Die einfache und gleichzeitig so brutale Nachfrage schlägt dann unmittelbar ein: Warum sehen das die Wählerinnen und Wähler nicht? Bärbel Bas wiederholt stumpf, man habe sich „auf den Weg gemacht“. „Das wird ja wahrgenommen“, meint sie. Die Wahlergebnisse sprechen eine andere Sprache.
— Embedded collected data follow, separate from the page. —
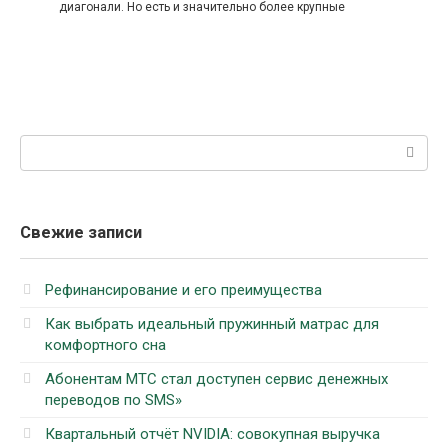
диагонали. Но есть и значительно более крупные
Поиск:
Свежие записи
Рефинансирование и его преимущества
Как выбрать идеальный пружинный матрас для
комфортного сна
Абонентам МТС стал доступен сервис денежных
переводов по SMS»
Квартальный отчёт NVIDIA: совокупная выручка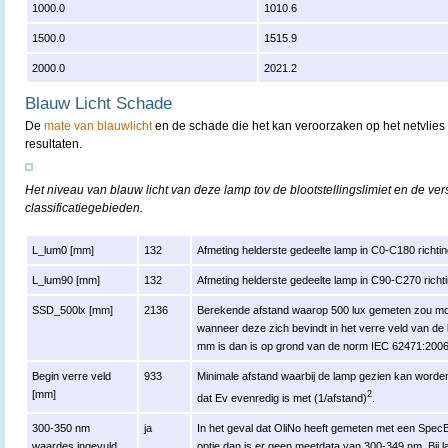
1000.0
1010.6
1500.0
1515.9
2000.0
2021.2
Blauw Licht Schade
De
mate van blauwlicht
en de schade die het kan veroorzaken op het netvlies 
resultaten.
Het niveau van blauw licht van deze lamp tov de blootstellingslimiet en de ver
classificatiegebieden.
L_lum0 [mm]
132
Afmeting helderste gedeelte lamp in C0-C180 richtin
L_lum90 [mm]
132
Afmeting helderste gedeelte lamp in C90-C270 richti
SSD_500lx [mm]
2136
Berekende afstand waarop 500 lux gemeten zou moe
wanneer deze zich bevindt in het verre veld van de
mm is dan is op grond van de norm IEC 62471:200
Begin verre veld
933
Minimale afstand waarbij de lamp gezien kan worden 
[mm]
2
dat Ev evenredig is met (1/afstand)
.
300-350 nm
ja
In het geval dat OliNo heeft gemeten met een Spe
waardes ingevuld
optie dan is er geen meetdata van 300-349 nm. Bij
Die SPD müsse jetzt auch mit „klarer Sprache“ punkten, sagt Bärbel Bas in einem Interview, das einer einzigen kopflosen Polit-Schwurbelei gleichkommt – viel geredet, nichts gesagt. Ein Tonband mit den immergleichen Wahlniederlagen-Floskeln hätte es anstelle der Parteichefin hier auch getan.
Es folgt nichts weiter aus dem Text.